Les vies d’Orlando au Grütli
Poésie, identité, amour, genre, société, sexe, politique, violence, nature, mort… on trouve tout cela dans Orlando – et plus encore. Dans un monologue tourbillonnant, Léa Pohlhammer incarne l’un des romans les plus innovants de Virginia Woolf, paru en 1928. Un kaléidoscope sur les possibilités du moi, dont le propos n’a jamais été aussi actuel. Reportage.
Cet après-midi-là, à quelques jours de la première, ma rencontre avec Orlando débute… dans l’ascenseur du Grütli. Dehors, le soleil zig-zague entre les pots d’échappement, les envols de pigeons. J’ai rendez-vous au deuxième étage. Les portes coulissantes se referment, je lève la tête. Dans les lumières tamisées, des enfilades de miroirs multiplient mon reflet – à l’infini. Sans le savoir, me voici déjà au cœur du propos d’Orlando.
Des raccords au filage
En compagnie de Tamara Bacci (qui accompagne la diffusion des pièces au Grütli), c’est Léa Pohlhammer qui m’accueille. Elle est tout sourire, un t-shirt laissant voir ses tatouages[1]. « Il fait chaud dans la salle, on fait des réglages techniques. » C’est la première fois que je la rencontre, mais sa présence met immédiatement à l’aise. Dans la salle du 2e se trouvent aussi Julien Jaillot (à la direction d’actrice), Victor Roy (scénographie), Andrès Garcia (création musicale) et Cédric Caradec (création et régie lumières). Aline Courvoisier, la costumière, nous rejoint un peu plus tard.
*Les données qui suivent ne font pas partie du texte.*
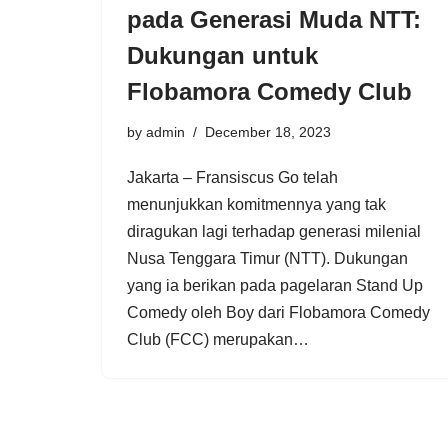
pada Generasi Muda NTT:
Dukungan untuk
Flobamora Comedy Club
by
admin
December 18, 2023
Jakarta – Fransiscus Go telah
menunjukkan komitmennya yang tak
diragukan lagi terhadap generasi milenial
Nusa Tenggara Timur (NTT). Dukungan
yang ia berikan pada pagelaran Stand Up
Comedy oleh Boy dari Flobamora Comedy
Club (FCC) merupakan…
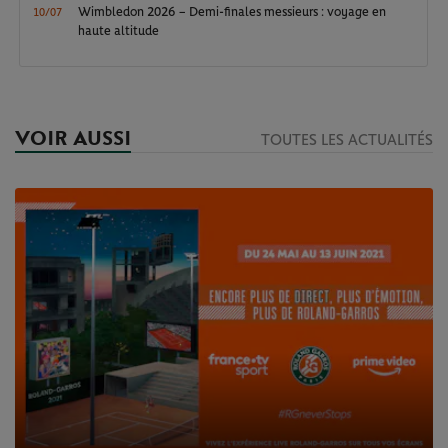
Wimbledon 2026 – Demi-finales messieurs : voyage en
10/07
haute altitude
VOIR AUSSI
TOUTES LES ACTUALITÉS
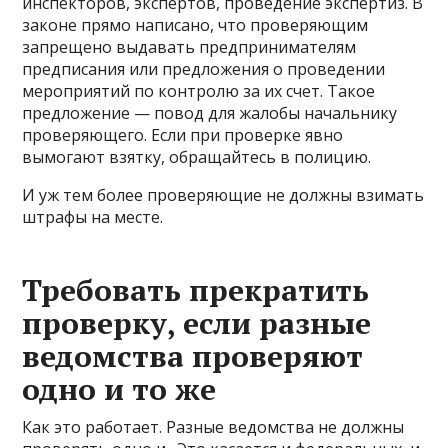
инспекторов, экспертов, проведение экспертиз. В
законе прямо написано, что проверяющим
запрещено выдавать предпринимателям
предписания или предложения о проведении
мероприятий по контролю за их счет. Такое
предложение — повод для жалобы начальнику
проверяющего. Если при проверке явно
вымогают взятку, обращайтесь в полицию.
И уж тем более проверяющие не должны взимать
штрафы на месте.
Требовать прекратить
проверку, если разные
ведомства проверяют
одно и то же
Как это работает. Разные ведомства не должны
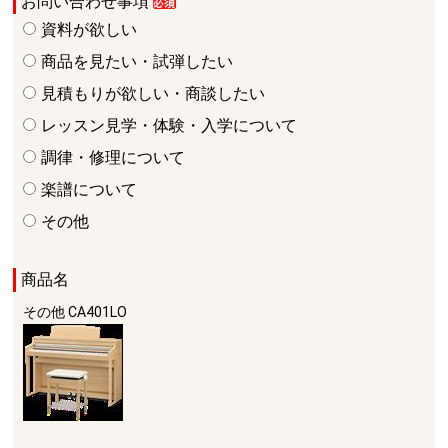
お問い合わせ事項
資料が欲しい
商品を見たい・試弾したい
見積もりが欲しい・商談したい
レッスン見学・体験・入学について
調律・修理について
楽譜について
その他
商品名
その他
CA401LO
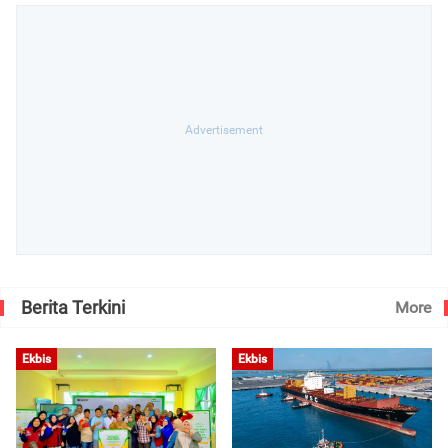
Berita Terkini
More
Ekbis
Ekbis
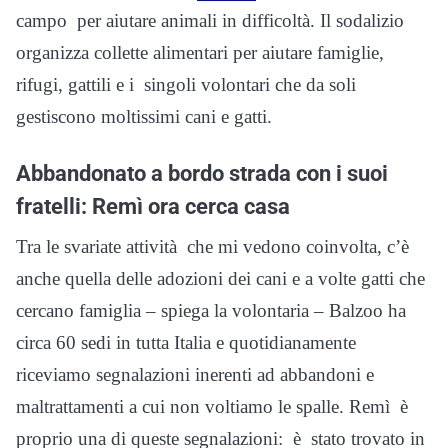
campo per aiutare animali in difficoltà. Il sodalizio
organizza collette alimentari per aiutare famiglie,
rifugi, gattili e i singoli volontari che da soli
gestiscono moltissimi cani e gatti.
Abbandonato a bordo strada con i suoi
fratelli: Remì ora cerca casa
Tra le svariate attività che mi vedono coinvolta, c’è
anche quella delle adozioni dei cani e a volte gatti che
cercano famiglia – spiega la volontaria – Balzoo ha
circa 60 sedi in tutta Italia e quotidianamente
riceviamo segnalazioni inerenti ad abbandoni e
maltrattamenti a cui non voltiamo le spalle. Remì è
proprio una di queste segnalazioni: è stato trovato in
L’après-midi se déroule en deux temps : raccords avec la technique, puis filage aux alentours de 16h. L’ambiance est détendue. Rires et blagues s’intercalent entre les phases de décryptage de jeu et de reprise du texte, les essais lumières et cadrages voix / musiques, les déplacements à affiner… pourtant, on sent la concentration de chacun-e. Le filage qui approche est un moment exigeant, qui demande à tous-tes de donner le maximum – sans perdre une sorte de bonne humeur émerveillée. « Mais bon, aujourd’hui, c’est la technique qui doit être concentrée. Toi, Léa, t’as un mot d’ordre : RIEN À FOUTRE ! Tu te lâches ! », lance Julien avec bonne humeur.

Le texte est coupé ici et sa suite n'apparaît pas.